The survival rates of patients with BL/mature B cell ALL, particularly for children and adolescents, have improved due to the recent development of aggressive short-term chemotherapy, with a 5-year event-free survival rate of 85–90% (11). By contrast, the majority of adults and elderly patients cannot tolerate the adverse side effects of aggressive chemotherapy, including drug toxicity and severe infections. Therefore, optimum chemotherapeutic regimens for high-grade BL have not yet been well established (21,22).
Several studies have recently reported high cure rates following the use of similar chemotherapeutic protocols in adults with BL. BL patients who received aggressive short-term chemotherapy demonstrated better overall survival rate than those who received chemotherapy with cyclophosphamide, doxorubicin, vincristine and prednisolone (also known as CHOP), which is routinely administered to patients with non-Hodgkin's lymphoma (23). Prophylactic cranial irradiation and prolonged maintenance have not demonstrated any proven benefits and are not currently recommended for treatment of the disease. Furthermore, introduction of the anti-CD20 monoclonal antibody, rituximab, and/or allogeneic hematopoietic stem transplantation has significantly improved outcomes of adult patients, particularly those that are high-risk (24,25). The poor prognosis of the current patient may have resulted from several adverse prognostic factors, including CNS attacks, complicated karyotype, a high level of LDH and relapse following first-line treatment.
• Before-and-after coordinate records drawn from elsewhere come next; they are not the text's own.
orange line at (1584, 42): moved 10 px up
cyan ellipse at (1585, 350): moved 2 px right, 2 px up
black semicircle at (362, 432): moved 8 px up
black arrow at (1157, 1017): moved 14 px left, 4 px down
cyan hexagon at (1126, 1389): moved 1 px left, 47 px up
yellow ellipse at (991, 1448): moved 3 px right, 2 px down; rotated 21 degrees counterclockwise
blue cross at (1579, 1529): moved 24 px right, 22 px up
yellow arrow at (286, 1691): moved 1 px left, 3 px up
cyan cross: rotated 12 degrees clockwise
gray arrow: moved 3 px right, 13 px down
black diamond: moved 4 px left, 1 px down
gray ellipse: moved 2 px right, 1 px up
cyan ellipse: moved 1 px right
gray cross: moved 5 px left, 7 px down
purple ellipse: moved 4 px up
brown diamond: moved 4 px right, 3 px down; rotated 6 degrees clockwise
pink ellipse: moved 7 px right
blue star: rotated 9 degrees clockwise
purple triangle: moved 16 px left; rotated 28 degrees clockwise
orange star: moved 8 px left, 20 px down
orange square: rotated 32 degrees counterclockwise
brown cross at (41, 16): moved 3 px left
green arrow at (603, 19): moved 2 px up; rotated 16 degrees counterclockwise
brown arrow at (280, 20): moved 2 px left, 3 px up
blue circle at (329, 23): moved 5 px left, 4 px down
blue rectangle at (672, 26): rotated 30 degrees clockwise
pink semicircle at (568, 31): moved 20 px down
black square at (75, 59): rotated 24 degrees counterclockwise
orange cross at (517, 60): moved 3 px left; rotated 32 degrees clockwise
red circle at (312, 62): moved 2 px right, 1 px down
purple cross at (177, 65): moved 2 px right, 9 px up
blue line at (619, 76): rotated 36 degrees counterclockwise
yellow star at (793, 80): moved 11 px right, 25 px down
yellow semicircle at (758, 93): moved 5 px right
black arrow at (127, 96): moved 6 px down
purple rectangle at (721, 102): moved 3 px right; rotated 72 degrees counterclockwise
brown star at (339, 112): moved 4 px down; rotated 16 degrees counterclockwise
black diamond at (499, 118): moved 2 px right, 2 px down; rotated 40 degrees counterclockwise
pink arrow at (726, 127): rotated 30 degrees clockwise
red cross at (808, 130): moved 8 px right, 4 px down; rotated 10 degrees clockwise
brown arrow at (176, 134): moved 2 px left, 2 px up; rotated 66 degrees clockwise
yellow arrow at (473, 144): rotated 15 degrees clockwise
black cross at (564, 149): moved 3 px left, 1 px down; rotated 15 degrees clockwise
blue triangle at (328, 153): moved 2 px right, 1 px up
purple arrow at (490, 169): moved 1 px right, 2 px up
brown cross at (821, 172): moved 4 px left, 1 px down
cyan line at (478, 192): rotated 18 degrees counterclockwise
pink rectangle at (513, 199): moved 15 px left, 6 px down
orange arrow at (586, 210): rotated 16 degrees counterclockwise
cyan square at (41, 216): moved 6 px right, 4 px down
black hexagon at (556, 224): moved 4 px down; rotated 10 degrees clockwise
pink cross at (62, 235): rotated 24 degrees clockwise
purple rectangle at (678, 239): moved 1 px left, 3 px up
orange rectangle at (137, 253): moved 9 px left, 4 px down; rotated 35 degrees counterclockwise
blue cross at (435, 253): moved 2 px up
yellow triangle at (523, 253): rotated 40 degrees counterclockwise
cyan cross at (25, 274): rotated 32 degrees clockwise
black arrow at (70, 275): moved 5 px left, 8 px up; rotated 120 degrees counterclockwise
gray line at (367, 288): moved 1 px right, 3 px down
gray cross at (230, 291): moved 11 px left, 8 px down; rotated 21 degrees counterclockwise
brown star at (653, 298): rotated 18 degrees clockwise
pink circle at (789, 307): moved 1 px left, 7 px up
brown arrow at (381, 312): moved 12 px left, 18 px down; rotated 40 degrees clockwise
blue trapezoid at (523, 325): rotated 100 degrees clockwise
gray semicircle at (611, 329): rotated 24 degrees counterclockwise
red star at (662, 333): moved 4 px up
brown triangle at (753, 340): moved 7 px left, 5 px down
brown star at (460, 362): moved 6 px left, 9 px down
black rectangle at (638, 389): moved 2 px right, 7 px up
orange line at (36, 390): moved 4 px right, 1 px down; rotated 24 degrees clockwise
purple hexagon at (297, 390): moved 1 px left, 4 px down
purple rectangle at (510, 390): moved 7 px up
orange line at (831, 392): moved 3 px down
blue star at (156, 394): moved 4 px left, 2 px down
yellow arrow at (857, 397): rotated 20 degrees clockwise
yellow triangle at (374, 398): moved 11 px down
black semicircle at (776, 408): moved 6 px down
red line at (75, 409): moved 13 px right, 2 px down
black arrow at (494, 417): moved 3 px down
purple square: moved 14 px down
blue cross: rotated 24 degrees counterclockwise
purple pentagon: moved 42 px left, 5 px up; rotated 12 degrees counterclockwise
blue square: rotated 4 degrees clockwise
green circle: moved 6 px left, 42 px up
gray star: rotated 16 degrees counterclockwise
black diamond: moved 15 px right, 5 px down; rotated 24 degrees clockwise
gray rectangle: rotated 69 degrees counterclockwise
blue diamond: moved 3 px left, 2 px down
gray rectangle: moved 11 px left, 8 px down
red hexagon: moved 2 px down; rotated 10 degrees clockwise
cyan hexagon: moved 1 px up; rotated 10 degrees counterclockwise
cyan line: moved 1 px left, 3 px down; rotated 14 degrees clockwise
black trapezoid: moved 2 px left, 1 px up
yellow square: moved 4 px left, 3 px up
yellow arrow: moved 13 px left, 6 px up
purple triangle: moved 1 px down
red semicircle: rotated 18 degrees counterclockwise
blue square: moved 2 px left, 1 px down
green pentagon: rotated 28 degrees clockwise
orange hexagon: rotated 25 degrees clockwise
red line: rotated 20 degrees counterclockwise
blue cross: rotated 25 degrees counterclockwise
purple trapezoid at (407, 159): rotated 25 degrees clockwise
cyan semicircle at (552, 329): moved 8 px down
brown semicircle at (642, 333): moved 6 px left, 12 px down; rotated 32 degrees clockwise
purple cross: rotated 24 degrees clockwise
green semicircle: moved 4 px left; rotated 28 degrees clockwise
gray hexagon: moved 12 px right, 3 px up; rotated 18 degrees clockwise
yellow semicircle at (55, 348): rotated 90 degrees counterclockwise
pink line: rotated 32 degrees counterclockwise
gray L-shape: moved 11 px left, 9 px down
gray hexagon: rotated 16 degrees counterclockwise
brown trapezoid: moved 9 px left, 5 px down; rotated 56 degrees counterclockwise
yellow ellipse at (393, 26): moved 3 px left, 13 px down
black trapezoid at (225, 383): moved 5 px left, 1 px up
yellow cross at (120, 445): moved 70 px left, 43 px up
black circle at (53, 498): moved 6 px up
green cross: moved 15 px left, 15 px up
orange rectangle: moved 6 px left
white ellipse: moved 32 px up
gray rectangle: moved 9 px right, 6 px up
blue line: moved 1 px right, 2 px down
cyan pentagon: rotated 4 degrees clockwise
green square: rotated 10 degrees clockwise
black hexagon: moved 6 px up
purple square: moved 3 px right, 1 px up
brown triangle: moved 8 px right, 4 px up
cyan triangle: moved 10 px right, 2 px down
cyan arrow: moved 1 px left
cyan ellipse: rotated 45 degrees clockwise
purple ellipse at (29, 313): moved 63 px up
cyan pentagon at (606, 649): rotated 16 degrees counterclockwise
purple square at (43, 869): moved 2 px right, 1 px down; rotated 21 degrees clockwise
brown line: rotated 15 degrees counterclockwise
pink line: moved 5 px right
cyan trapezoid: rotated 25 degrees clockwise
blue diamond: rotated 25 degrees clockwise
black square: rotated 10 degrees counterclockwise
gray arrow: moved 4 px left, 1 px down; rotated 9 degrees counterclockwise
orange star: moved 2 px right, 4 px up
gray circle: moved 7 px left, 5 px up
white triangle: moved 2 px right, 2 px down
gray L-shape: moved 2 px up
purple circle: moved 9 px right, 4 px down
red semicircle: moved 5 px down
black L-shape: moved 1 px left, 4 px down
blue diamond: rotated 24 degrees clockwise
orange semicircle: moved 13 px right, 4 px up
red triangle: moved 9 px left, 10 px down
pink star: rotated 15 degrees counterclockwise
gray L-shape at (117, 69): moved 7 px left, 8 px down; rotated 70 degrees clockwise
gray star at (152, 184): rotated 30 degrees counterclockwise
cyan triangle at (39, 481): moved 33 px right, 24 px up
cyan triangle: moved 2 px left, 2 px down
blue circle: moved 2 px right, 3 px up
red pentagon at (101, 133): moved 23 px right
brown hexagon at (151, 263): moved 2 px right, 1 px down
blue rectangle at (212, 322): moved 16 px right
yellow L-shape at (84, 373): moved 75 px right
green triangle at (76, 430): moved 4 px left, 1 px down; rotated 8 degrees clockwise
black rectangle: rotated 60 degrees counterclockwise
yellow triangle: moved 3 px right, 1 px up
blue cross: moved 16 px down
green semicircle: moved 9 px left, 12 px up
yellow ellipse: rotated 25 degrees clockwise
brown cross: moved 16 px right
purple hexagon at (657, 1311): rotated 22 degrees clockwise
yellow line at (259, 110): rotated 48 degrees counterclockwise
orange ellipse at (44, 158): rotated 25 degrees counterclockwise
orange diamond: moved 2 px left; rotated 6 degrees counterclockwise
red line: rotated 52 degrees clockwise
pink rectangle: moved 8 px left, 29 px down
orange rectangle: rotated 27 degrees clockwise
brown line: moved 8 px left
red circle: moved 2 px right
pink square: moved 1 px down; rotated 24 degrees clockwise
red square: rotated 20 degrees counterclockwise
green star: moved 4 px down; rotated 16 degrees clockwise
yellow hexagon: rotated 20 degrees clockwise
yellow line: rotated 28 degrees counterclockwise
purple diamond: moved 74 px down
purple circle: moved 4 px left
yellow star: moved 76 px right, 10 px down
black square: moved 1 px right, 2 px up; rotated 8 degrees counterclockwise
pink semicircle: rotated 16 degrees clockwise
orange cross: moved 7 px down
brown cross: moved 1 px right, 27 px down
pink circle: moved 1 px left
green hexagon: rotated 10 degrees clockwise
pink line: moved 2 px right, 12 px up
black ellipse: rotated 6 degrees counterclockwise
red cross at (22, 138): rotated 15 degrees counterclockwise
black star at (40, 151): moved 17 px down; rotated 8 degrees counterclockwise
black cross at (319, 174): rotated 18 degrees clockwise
In conclusion, to the best of our knowledge, the present case is the first to document oculomotor nerve palsy with normal neuroradiography and CSF examination results as a preceding symptom of adult sporadic BL with chromosomal translocation t(8;14). Such atypical patients present major clinical challenges, including harnessing novel biological technologies to improve risk stratification, defining the value of prognostic factors and developing innovative therapies, particularly for relapse and refractory patients.